ASSIGNMENT: Needed from the data below: every line from the one with "Serie Mundial 2025: todos" up to and including the one with "Χρησιμοποιούμε cookies για", repeated exactly and with nothing else.

THE RECORDS:
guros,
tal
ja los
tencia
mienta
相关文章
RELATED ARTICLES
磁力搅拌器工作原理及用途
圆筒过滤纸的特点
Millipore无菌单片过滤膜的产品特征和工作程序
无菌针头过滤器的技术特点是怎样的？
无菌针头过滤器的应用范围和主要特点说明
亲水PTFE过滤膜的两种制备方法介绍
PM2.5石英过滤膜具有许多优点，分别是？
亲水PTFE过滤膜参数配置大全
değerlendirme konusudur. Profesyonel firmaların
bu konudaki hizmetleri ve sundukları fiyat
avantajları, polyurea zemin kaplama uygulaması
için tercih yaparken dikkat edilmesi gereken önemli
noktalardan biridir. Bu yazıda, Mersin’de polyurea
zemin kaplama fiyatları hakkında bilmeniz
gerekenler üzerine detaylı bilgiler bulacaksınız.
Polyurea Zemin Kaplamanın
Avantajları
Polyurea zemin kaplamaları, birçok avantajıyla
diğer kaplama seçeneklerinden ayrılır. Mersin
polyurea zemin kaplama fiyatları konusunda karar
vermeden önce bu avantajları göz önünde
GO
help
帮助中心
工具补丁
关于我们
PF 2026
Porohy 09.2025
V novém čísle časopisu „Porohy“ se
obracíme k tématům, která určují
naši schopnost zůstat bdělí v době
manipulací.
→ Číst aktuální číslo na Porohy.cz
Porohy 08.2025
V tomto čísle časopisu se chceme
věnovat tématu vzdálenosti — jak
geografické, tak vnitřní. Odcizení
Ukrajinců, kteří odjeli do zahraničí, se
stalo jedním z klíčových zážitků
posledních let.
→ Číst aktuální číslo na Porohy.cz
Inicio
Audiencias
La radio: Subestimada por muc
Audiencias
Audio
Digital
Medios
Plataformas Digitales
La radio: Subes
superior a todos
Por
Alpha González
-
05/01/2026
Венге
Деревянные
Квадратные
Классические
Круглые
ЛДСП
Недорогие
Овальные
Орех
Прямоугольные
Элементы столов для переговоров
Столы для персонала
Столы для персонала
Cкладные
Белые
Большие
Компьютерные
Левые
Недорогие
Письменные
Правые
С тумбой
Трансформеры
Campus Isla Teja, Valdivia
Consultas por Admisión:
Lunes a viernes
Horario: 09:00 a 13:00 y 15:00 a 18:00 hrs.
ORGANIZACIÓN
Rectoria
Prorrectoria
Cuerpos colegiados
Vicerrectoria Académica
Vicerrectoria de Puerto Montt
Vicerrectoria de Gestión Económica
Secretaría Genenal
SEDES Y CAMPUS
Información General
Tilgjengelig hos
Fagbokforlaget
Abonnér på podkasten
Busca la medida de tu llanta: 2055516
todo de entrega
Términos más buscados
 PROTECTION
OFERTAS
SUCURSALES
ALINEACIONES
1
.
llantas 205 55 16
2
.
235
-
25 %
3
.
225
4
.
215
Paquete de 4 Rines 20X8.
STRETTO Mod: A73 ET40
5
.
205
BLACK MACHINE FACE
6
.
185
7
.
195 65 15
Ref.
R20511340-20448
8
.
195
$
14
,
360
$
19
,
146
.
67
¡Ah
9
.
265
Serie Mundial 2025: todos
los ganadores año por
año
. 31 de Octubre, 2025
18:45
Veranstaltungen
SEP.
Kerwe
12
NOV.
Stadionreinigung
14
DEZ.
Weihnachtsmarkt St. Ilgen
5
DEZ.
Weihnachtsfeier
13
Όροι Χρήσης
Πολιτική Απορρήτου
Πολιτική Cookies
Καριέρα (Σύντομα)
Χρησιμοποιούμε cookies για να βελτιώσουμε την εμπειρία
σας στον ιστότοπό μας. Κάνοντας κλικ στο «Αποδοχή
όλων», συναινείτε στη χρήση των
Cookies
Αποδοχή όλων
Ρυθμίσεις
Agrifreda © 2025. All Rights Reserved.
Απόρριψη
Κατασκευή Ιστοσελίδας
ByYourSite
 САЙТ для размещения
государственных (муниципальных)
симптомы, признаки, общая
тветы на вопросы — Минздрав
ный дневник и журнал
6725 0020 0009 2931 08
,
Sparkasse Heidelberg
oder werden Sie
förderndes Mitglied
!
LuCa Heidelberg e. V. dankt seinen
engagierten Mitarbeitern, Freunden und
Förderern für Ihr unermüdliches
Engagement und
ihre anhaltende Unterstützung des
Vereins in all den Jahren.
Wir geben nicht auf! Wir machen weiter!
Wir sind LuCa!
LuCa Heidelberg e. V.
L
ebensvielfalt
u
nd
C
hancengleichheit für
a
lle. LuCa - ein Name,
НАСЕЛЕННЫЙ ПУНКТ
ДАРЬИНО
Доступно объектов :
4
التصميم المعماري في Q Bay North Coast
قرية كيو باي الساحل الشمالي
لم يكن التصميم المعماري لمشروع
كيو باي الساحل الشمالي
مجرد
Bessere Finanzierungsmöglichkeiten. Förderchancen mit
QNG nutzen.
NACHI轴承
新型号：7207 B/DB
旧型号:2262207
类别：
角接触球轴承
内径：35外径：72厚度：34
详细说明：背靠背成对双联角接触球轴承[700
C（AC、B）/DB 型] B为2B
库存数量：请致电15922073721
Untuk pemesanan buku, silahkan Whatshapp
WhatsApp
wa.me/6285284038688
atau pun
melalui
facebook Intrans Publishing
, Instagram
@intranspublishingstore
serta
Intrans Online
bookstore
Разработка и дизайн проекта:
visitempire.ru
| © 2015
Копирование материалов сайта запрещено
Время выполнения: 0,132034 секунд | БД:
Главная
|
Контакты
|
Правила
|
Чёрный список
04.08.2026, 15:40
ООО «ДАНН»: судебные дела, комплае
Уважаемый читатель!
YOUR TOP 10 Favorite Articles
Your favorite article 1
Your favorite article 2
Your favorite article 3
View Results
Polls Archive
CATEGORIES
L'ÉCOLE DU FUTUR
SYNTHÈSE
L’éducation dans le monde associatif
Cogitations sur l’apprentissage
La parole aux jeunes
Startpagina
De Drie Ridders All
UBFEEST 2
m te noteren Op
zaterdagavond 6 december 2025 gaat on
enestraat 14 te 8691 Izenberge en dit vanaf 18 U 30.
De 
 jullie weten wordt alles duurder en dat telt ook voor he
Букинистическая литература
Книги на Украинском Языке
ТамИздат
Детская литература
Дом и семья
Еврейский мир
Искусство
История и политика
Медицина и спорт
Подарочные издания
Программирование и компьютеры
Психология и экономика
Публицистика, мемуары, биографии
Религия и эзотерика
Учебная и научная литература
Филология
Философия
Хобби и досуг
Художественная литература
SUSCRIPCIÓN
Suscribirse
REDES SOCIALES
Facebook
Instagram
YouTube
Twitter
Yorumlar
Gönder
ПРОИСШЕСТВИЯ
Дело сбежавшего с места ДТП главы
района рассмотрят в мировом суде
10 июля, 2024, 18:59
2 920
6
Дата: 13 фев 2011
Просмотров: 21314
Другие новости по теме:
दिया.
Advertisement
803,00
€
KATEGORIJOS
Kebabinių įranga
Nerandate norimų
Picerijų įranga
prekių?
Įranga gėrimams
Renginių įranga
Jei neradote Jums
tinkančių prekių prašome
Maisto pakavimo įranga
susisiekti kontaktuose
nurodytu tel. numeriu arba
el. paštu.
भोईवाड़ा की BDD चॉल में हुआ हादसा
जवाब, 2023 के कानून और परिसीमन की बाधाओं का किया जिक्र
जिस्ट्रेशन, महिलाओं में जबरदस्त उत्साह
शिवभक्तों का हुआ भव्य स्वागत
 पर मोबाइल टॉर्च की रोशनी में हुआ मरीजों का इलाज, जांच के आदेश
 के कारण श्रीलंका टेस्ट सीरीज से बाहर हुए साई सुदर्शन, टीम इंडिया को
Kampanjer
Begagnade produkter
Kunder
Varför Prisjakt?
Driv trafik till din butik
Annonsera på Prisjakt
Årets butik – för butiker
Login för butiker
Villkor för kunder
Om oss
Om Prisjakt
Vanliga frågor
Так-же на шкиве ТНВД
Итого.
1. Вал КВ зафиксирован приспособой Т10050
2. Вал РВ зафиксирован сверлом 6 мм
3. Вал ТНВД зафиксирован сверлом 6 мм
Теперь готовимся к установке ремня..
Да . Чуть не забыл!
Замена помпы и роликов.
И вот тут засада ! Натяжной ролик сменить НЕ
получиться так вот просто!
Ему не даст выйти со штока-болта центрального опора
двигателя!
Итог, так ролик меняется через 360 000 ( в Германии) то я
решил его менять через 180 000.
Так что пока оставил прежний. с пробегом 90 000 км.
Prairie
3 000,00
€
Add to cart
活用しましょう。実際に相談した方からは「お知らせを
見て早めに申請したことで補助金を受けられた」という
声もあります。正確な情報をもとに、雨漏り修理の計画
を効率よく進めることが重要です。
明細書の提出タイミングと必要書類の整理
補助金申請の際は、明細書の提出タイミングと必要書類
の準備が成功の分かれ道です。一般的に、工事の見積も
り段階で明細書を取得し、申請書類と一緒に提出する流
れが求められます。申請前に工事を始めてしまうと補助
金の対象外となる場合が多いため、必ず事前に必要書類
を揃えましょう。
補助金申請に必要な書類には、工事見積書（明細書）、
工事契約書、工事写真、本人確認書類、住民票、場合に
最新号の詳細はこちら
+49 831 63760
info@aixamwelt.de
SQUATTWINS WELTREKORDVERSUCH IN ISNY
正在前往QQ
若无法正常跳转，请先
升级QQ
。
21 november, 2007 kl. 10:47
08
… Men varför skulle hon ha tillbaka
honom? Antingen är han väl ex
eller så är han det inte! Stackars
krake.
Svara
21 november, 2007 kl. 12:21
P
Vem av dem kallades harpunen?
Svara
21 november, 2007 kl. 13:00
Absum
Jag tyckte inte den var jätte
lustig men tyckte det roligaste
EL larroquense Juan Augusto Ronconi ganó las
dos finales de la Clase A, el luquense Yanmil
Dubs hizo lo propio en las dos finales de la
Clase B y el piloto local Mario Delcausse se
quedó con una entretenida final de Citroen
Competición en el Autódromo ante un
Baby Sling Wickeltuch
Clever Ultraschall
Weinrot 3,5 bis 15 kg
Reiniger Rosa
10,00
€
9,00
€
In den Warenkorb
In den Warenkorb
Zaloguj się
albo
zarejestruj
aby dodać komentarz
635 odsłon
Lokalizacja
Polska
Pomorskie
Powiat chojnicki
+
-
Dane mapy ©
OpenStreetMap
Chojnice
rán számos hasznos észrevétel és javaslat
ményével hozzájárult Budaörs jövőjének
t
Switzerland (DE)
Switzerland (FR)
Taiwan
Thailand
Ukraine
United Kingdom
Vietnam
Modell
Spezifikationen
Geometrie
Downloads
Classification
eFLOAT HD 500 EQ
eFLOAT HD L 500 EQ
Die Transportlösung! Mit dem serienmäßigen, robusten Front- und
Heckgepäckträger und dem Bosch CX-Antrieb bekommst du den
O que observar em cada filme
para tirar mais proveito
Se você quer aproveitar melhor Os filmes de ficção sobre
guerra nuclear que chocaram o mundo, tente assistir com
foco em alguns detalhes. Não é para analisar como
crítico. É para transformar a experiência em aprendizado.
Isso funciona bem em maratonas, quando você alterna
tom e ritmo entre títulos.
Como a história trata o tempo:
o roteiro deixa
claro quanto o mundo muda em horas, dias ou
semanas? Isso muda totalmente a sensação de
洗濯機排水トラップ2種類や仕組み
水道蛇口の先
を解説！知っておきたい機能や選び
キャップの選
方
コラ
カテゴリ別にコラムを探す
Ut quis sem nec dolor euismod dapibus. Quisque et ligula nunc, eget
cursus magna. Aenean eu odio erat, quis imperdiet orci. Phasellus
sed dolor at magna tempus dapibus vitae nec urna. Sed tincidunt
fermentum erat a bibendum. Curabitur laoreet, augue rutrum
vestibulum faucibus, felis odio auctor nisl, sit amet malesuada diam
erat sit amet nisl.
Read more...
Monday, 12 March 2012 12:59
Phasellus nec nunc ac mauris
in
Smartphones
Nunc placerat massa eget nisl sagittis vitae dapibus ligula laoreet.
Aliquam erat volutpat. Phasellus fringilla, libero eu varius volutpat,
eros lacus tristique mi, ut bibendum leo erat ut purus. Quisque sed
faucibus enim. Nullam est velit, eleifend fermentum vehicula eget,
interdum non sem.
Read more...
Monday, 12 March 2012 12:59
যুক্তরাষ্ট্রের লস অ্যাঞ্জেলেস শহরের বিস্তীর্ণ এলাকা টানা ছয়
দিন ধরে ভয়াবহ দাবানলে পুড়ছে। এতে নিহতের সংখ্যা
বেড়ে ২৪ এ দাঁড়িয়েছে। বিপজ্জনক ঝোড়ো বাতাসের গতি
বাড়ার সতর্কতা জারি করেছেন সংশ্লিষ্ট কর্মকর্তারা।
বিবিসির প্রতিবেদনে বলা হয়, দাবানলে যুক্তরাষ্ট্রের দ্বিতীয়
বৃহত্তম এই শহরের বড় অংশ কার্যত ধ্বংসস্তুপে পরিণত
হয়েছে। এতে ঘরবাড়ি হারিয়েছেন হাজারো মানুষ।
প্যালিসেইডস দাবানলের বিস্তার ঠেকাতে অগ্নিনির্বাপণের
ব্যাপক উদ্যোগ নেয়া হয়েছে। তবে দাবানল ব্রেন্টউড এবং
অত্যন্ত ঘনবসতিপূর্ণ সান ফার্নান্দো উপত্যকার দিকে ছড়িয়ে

RESULT OF THE EXERCISE:
Serie Mundial 2025: todos
los ganadores año por
año
. 31 de Octubre, 2025
18:45
Veranstaltungen
SEP.
Kerwe
12
NOV.
Stadionreinigung
14
DEZ.
Weihnachtsmarkt St. Ilgen
5
DEZ.
Weihnachtsfeier
13
Όροι Χρήσης
Πολιτική Απορρήτου
Πολιτική Cookies
Καριέρα (Σύντομα)
Χρησιμοποιούμε cookies για να βελτιώσουμε την εμπειρία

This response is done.